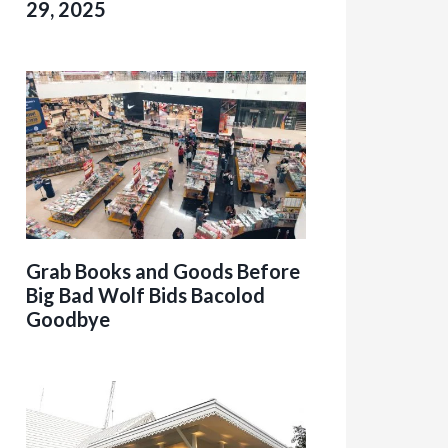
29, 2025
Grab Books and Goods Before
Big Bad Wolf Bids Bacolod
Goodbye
--
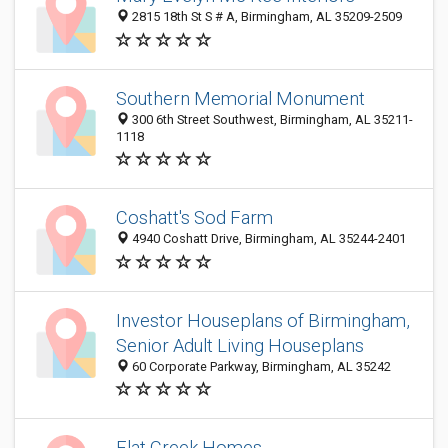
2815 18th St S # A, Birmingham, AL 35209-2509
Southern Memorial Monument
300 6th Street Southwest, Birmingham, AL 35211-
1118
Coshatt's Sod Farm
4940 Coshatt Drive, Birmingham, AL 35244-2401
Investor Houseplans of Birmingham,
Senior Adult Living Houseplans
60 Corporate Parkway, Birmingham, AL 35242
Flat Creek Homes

TASK TO CARRY OUT » Copy each line from the data that features the string "Coshatt".

FINISHED EXERCISE »
Coshatt's Sod Farm
4940 Coshatt Drive, Birmingham, AL 35244-2401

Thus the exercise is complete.